Saturday, March 5, 2011

Sing as if Your Mother's not Listening

"Can you not come to see my performance?" she asked me the other day. "You can just stand outside and hear me."


"You're saying you want me to pick up your friends, and take you all up to Sonoma State, but then not go inside?"


"You'll just make me too nervous."


"But having your friends watch won't?" I asked.


"It's weird. Having them there doesn't make me nervous," she said.


Daughter is singing in a competition this morning. She is one of only two or three kids from her school daring to stand all alone on stage and sing to a hostile audience comprised of judges (who are likely the least hostile), fellow competitors (who totally want her to flub because they want to win), and parents of the fellow competitors (who won't say it aloud but who totally want her to flub so their child wins).


Her mother apparently doesn't provide her comfort. If this weren't Daughter, I would be more hurt or insulted. But this is Daughter, who didn't want me at her play in the fall when she had the bittiest of bit parts. Daughter, who prefers I not watch at the talent show. Daughter, who when she was 5 stood ramrod still during a dance camp performance and refused to budge. Daughter, who won't even sing for me the tiniest snippet of one of the songs she'll be performing as Annie in the school musical this spring.


Daughter.


And I would have been more hurt or insulted if, when Pete arrived home last night after another week away in Seattle, she hadn't made the same request of him.


Daughter.


So we'll agree to these terms. We'll look her right in the eye and say, "Okay, we'll stand outside." And then Pete is going to sneak in and watch her.


Me? I'm going to stay outside, fearful that my being seen by her will bring her back so many years so that she stands there, ramrod still, shutting down, losing her confidence, causing harm which takes years to resolve.

4 comments:

Anonymous said...

Oh man that's a tough one.
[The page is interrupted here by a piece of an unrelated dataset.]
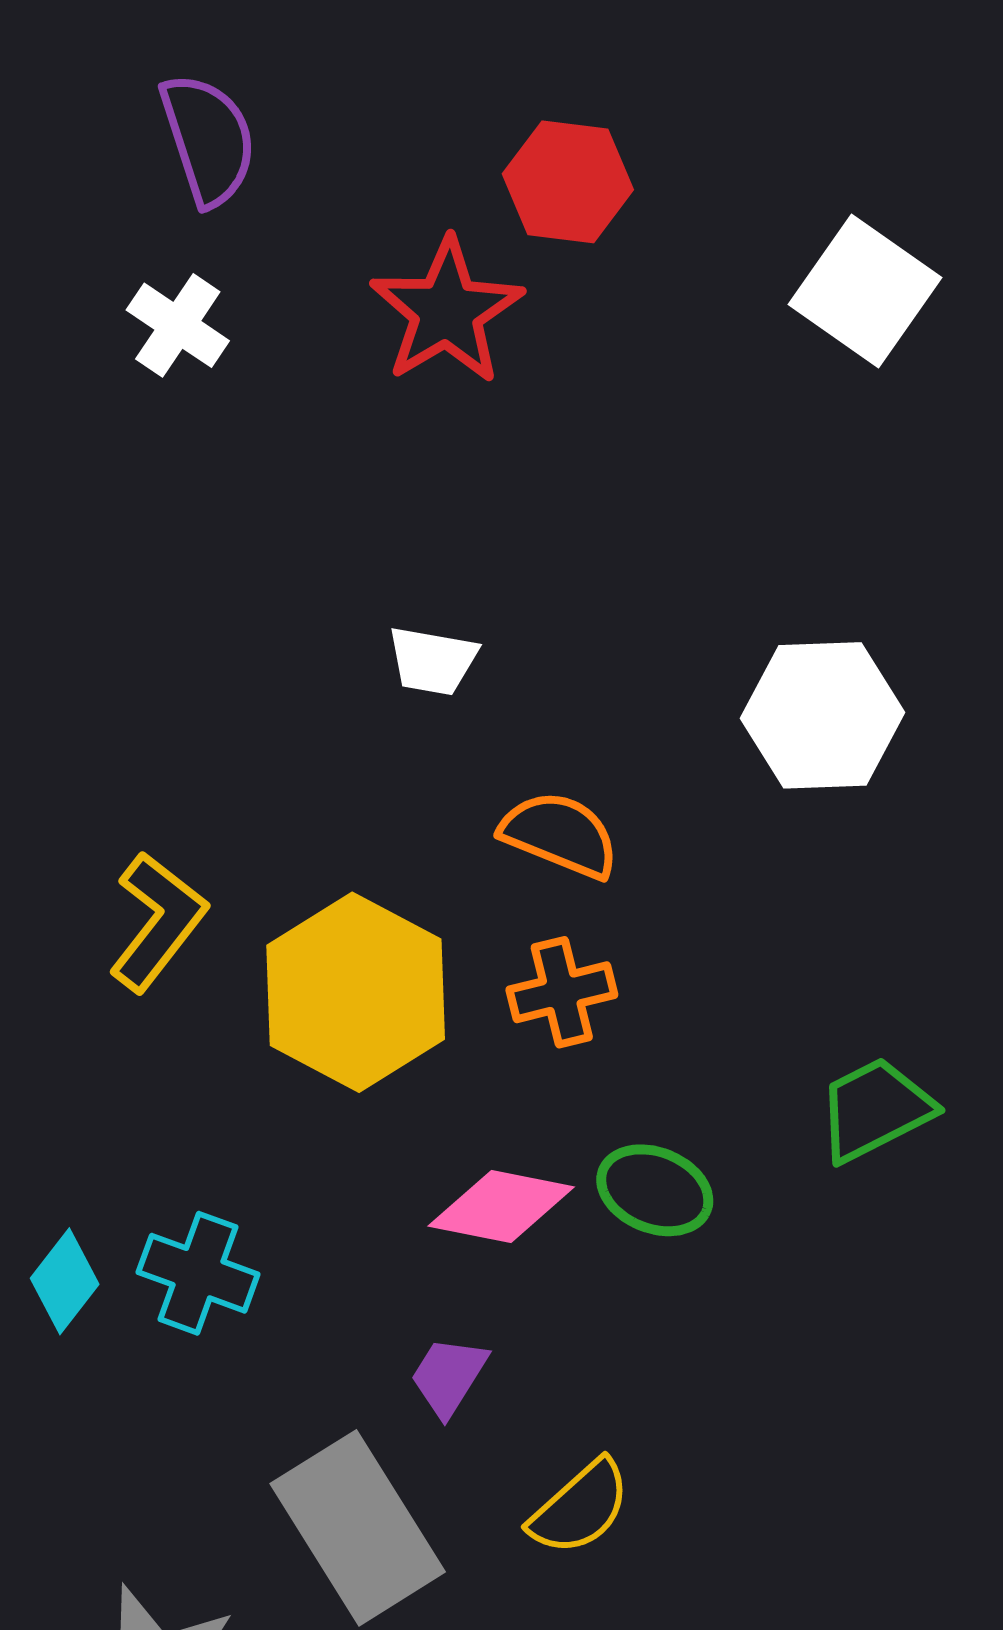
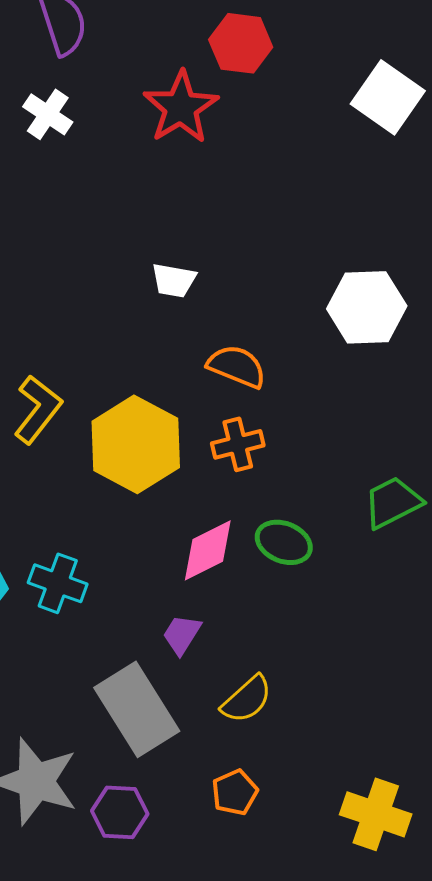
pink diamond: (501, 1206) -> (208, 550), turned -38

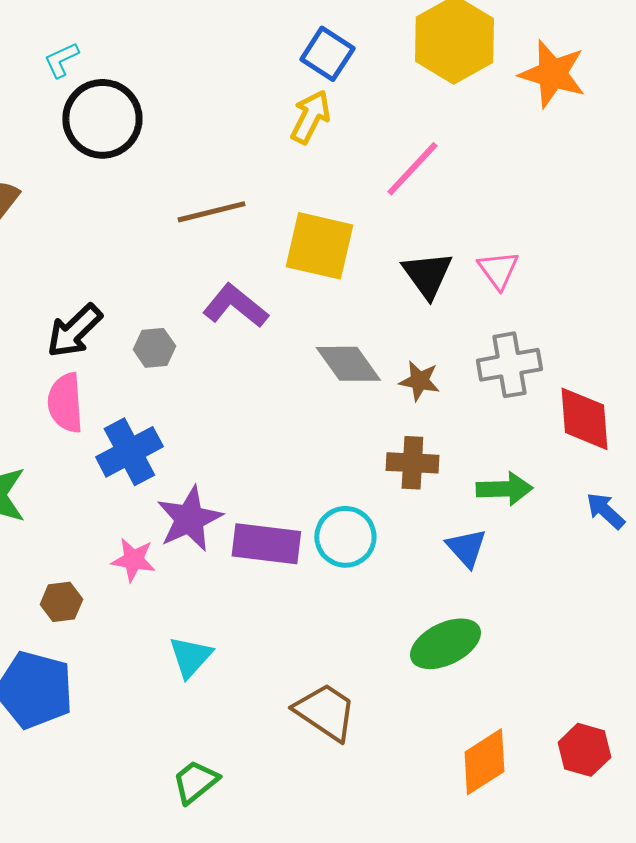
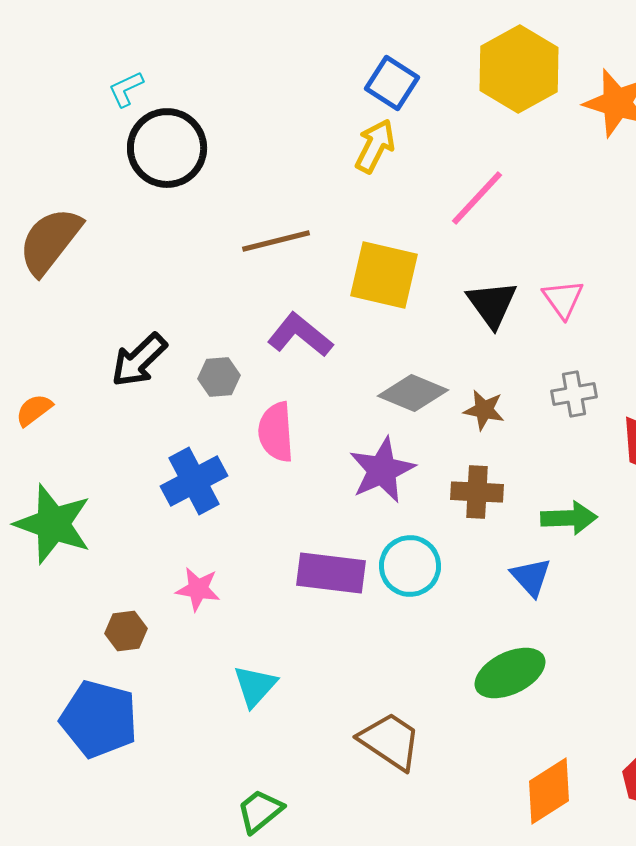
gray diamond: (348, 364) -> (413, 393), turned -32
gray cross: (509, 365) -> (574, 394), size x0.7
pink semicircle: (65, 403) -> (276, 432), moved
purple star: (189, 519) -> (382, 470), moved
What about a disguise? A blond wig? Baseball cap? :-)
So great that daughter is going for it--hope she does great!
--Michele R.

Patois said...

Michele,

I am so darn tempted to sneak in, but I don't know yet if I'll have the guts to chance it.

JTS said...

Darn, raising kids, especially daughters, can be so challenging! I wish you knew someone who could be there to video it for you. I know how badly you want to see her perform, and yet at the same time honoring her level of trust and honesty is a huge thing that will mean a great deal to her. There were times I would have wanted to ask my parents not to attend, but I know they would have ignored me and laid on the guilt, so I didn't even try to communicate my feelings with them. I hope she does splendidly! I promise in the years ahead she'll come back to you and be closer than you ever dreamed possible, hang in there!

Shorty the Dinosaur said...

If it helps at all, I have been on the reverse end of this sort of situation. I thought long and hard about asking my mum not to go to a poetry slam that I was reading at, or a play that I had more than one line in.
I was always afraid that I might not do well. I look up to her so much that even the thought of her seeing me mess up scares me. But I realized that she raised me and has seen me mess up plenty of times. And seeing that huge smile on her face at the end of my performance immediately wipes away all of the fears.
I have a feeling that she is just afraid of messing up in front of you. She wants to make you proud.